Um acordo de leniência assinado pelo Ministério Público Estadual de São Paulo com a Odebrecht vai permitir que a empreiteira utilize contratos de obras e serviços fechados com a Prefeitura da capital paulista para quitar R$ 21,2 milhões que aceitou devolver aos cofres do Município. O acordo refere-se ao caso envolvendo pagamentos ilícitos que teriam sido feitos ao ex-prefeito paulistano e atual ministro das Comunicações, Gilberto Kassab (PSD), em troca de vantagens em negócios na cidade. Pelo “termo de autocomposição”, nome técnico do acordo, a Odebrecht poderá parcelar o pagamento em 22 anos – sendo que 70% da quantia deve ser paga em até dez anos – ou ainda descontar total ou parcialmente esse valor de possíveis créditos que
tenha a receber da Prefeitura, como dívidas de contratos antigos. O acordo foi assinado em dezembro por quatro promotores da Promotoria do Patrimônio Público e Social, pelo procurador-geral do Município, Ricardo Ferrari Nogueira, e pelos advogados da Odebrecht.
Para ter validade ele ainda precisa ser homologado pela Justiça. A possibilidade de usar contratos públicos ou precatórios para indenizações envolvendo casos de corrupção é uma inovação feita pelo MP paulista que não existiu nos acordos firmados pela força-tarefa da Lava Jato. Desta forma, a Odebrecht passa a constar como uma empresa idônea que poderá participar de licitações envolvendo obras da Prefeitura e, caso vença o certame, ter o valor da indenização descontado dos pagamentos feitos pelo Município. Segundo o promotor Silvio Marques, os termos do acordo também foram negociados com a gestão do prefeito João Doria (PSDB), interessada em receber os recursos mais rápido. “Você tem duas escolhas: ou obtém isso e as provas ou a vantagem econômica, evidentemente, vai demorar para
pagar.
A empresa se comprometeu a entregar as provas para pegar os agentes públicos. Seguimos a mesma linha da Lava Jato, de não matar a fonte produtiva. É melhor pegar os ovos do que matar a galinha”, defendeu o promotor. O acordo envolve a delação feita pelos executivos da Odebrecht sobre pagamentos ilícitos que teriam sido feitos ao ex-prefeito e ministro Gilberto Kassab entre 2008 e 2014. Nas planilhas da empreiteira, o “Kibe”, codinome atribuído a Kassab na campanha à Prefeitura de São Paulo, em 2008, é destinatário de R$ 3,4 milhões. Já os outros pagamentos, no valor de R$ 17,9 milhões constam como “Chefe Turco” e “Projeto”. Os dados constavam do Drousys, sistema de controle do Setor de Operações Estruturadas da Odebrecht, conhecido como departamento de propinas. Kassab foi delatado pelos executivos Benedicto Júnior e Paulo Cesena, da Odebrecht. Segundo os delatores, entre 2008 e 2014, houve pagamentos de vantagens indevidas para o ministro em montante superior a R$ 20 milhões.

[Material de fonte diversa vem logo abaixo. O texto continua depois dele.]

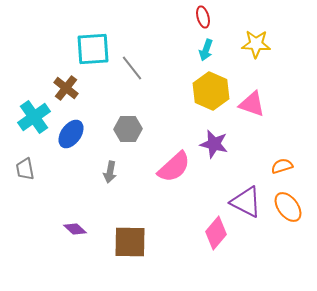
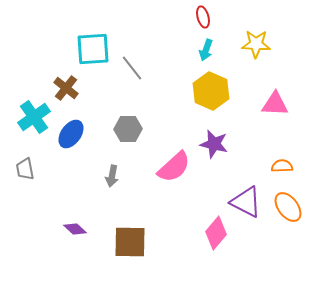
pink triangle: moved 23 px right; rotated 16 degrees counterclockwise
orange semicircle: rotated 15 degrees clockwise
gray arrow: moved 2 px right, 4 px down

Os repasses teriam como objetivo “obter vantagens” de Kassab na condição de prefeito de São Paulo e, depois, de ministro das Cidades do governo Dilma Rousseff. Em maio de 2017, as delações da Lava Jato envolvendo obras públicas estaduais e municipais foram distribuídas na Promotoria do Patrimônio Público para promotores apurarem a responsabilidade cível dos agentes públicos – na esfera criminal, o caso de Kassab está no Supremo Tribunal Federal (STF) porque o ministro tem foro privilegiado. Em dezembro, o MP moveu ação judicial cobrando devolução de R$ 85 milhões de Kassab.
Em nota, a assessoria do ministro diz que “trata-se de tema recorrente, abordado sob diferentes versões e afirmações absurdas”. Segundo a nota, “o ministro reafirma a lisura e tranquilidade de sua conduta e ratifica sua absoluta confiança no Judiciário e no Ministério Público”. Com o acordo, a Odebrecht se compromete a cooperar com as investigações envolvendo os agentes públicos envolvidos, fornecendo informações e provas dos malfeitos. Em troca, a empreiteira deixa o polo passivo da ação feita contra ela e Kassab em dezembro e todas as empresas do grupo ou executivos e ex-diretores ficam imunes a qualquer ação futura envolvendo os fatos delatados. Além disso, fica livre para assinar novos contratos com a Prefeitura. Os advogados que assinaram o acordo não foram localizados.